L’éducation intégrale comme chemin de vie chrétienne
Le scoutisme est avant tout un mouvement d’éducation. C’est là son origine et sa finalité : permettre le développement et l’épanouissement des jeunes par l’autoéducation et l’action. En ce sens, le scoutisme est un complément d’éducation qui ne saurait ni se substituer aux autres lieux (à commencer par la famille), ni à les ignorer dans sa pédagogie. Il propose donc aux jeunes qui en vivent de s’inscrire dans une démarche de progression qui, si elle implique une sortie de soi, implique en même temps des démarches de conversion. À ce titre la vie d’équipe et la vie collective relèvent le défi de recevoir son existence au sein d’un peuple qui marche vers le Royaume de Dieu. En prenant en compte le développement intégral de la personne humaine, le scoutisme participe à sa manière de la mission de l’Église dans la croissance humaine et spirituelle de ses membres.

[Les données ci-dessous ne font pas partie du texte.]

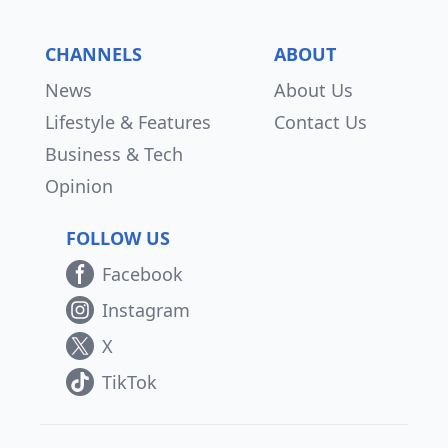
CHANNELS
ABOUT
News
About Us
Lifestyle & Features
Contact Us
Business & Tech
Opinion
FOLLOW US
Facebook
Instagram
X
TikTok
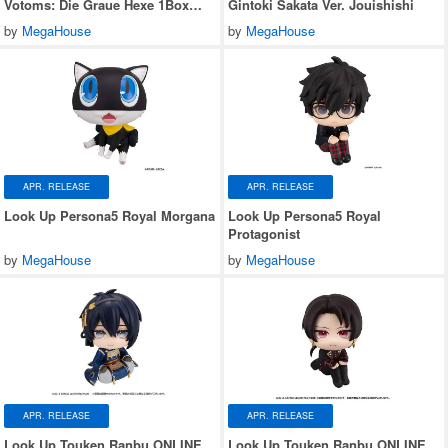
Votoms: Die Graue Hexe 1Box
Gintoki Sakata Ver. Jouishishi
6pcs
by
MegaHouse
by
MegaHouse
APR. RELEASE
APR. RELEASE
Look Up Persona5 Royal Morgana
Look Up Persona5 Royal
Protagonist
by
MegaHouse
by
MegaHouse
APR. RELEASE
APR. RELEASE
Look Up Touken Ranbu ONLINE
Look Up Touken Ranbu ONLINE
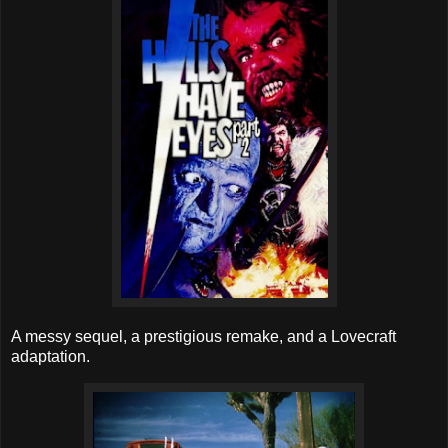
A messy sequel, a prestigious remake, and a Lovecraft
adaptation.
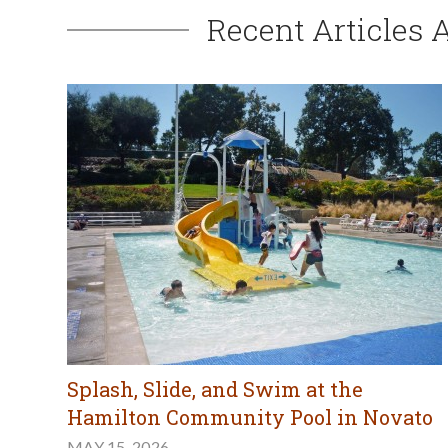
Recent Articles 
Splash, Slide, and Swim at the
Hamilton Community Pool in Novato
MAY 15, 2026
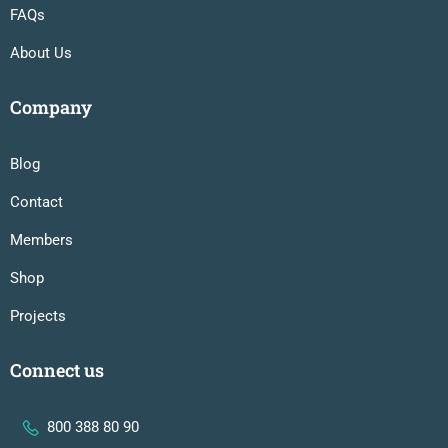
FAQs
About Us
Company
Blog
Contact
Members
Shop
Projects
Connect us
800 388 80 90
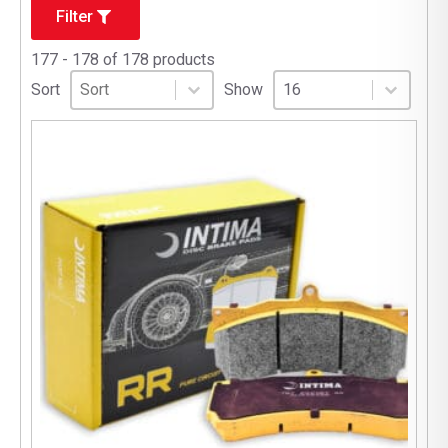
Filter
177 - 178 of 178 products
Sort
Sort content
Select number per page
Sort content
Select number per pag
Sort
Show
16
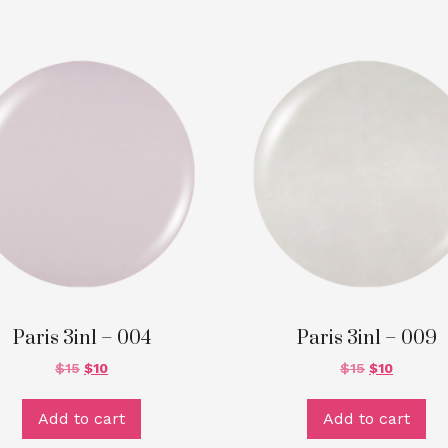
Paris 3in1 – 004
Paris 3in1 – 009
$
15
$
10
$
15
$
10
Add to cart
Add to cart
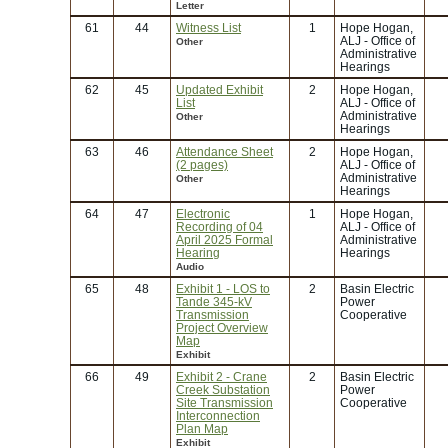
Letter
61
44
Witness List
1
Hope Hogan,
ALJ - Office of
Other
Administrative
Hearings
62
45
Updated Exhibit
2
Hope Hogan,
List
ALJ - Office of
Administrative
Other
Hearings
63
46
Attendance Sheet
2
Hope Hogan,
(2 pages)
ALJ - Office of
Administrative
Other
Hearings
64
47
Electronic
1
Hope Hogan,
Recording of 04
ALJ - Office of
April 2025 Formal
Administrative
Hearing
Hearings
Audio
65
48
Exhibit 1 - LOS to
2
Basin Electric
Tande 345-kV
Power
Transmission
Cooperative
Project Overview
Map
Exhibit
66
49
Exhibit 2 - Crane
2
Basin Electric
Creek Substation
Power
Site Transmission
Cooperative
Interconnection
Plan Map
Exhibit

La coresponsabilité et l’expression de l’un et l’autre sacerdoce
Ainsi, le rôle des équipes, particulièrement des chefs, impose une collaboration et une coopération qui se fondent sur une coresponsabilité. La nomination de l’aumônier rappelle la dimension ecclésiale du mouvement qui ne choisit pas directement son pasteur, mais le reçoit de l’Église. Ainsi, chez Scouts et Guides de France, l’aumônier est un des garants de l’ecclésialité de par sa fonction et son ministère ecclésial. De plus, dans la mesure où l’aumônier participe à la vie du mouvement au même niveau que les autres membres de l’équipe (il est un membre spécifique, mais un parmi les autres), il se joue une coresponsabilité différenciée qui peut faire valoir le sens et les charismes du sacerdoce ministériel et du sacerdoce commun des baptisés. Cette collaboration spécifique dans le cadre du scoutisme fournit de précieuses expériences pour lutter contre les modèles cléricalistes qui peuvent parasiter l’Église.

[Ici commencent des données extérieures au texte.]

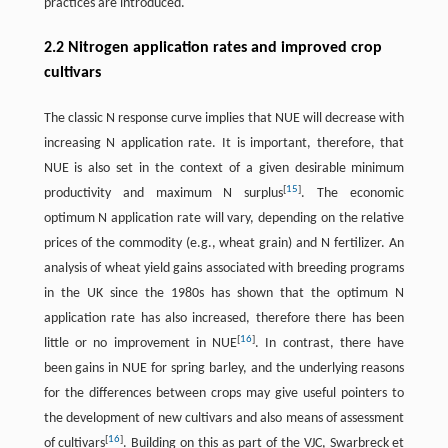
practices are introduced.
2.2 Nitrogen application rates and improved crop
cultivars
The classic N response curve implies that NUE will decrease with
increasing N application rate. It is important, therefore, that
NUE is also set in the context of a given desirable minimum
[
15
]
productivity and maximum N surplus
. The economic
optimum N application rate will vary, depending on the relative
prices of the commodity (e.g., wheat grain) and N fertilizer. An
analysis of wheat yield gains associated with breeding programs
in the UK since the 1980s has shown that the optimum N
application rate has also increased, therefore there has been
[
16
]
little or no improvement in NUE
. In contrast, there have
been gains in NUE for spring barley, and the underlying reasons
for the differences between crops may give useful pointers to
the development of new cultivars and also means of assessment
[
16
]
of cultivars
. Building on this as part of the VJC, Swarbreck et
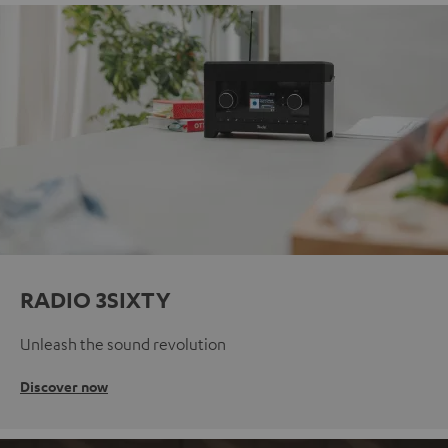
RADIO 3SIXTY
Unleash the sound revolution
Discover now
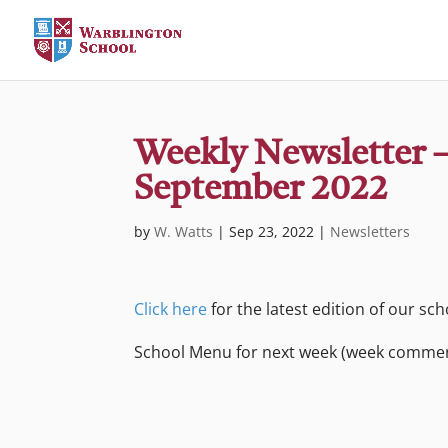
Weekly Newsletter –
September 2022
by
W. Watts
|
Sep 23, 2022
|
Newsletters
Click here
for the latest edition of our sc
School Menu for next week (week comme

Le jeu des conseils et la synodalité
Dans un sens similaire, la méthode scoute met en œuvre une articulation de « conseils » à différents niveaux qui rend compte de la participation et de la responsabilité de tous à la vie du groupe. Une attention particulière doit y être apportée afin que ce « jeu des conseils » ne soit pas une simple caution démocratique, mais organise une dimension vraiment synodale de la communauté. Le « marcher ensemble » est propre à la nature de l’Église. La vie dans le scoutisme peut-être un moyen de former des jeunes à prendre une part active et responsable à la vie de la communauté où ce n’est pas d’abord l’avis majoritaire qui l’emporte, mais la visée commune, pour le bien de tous, dans l’attention à chacun, sous l’action de l’Esprit Saint.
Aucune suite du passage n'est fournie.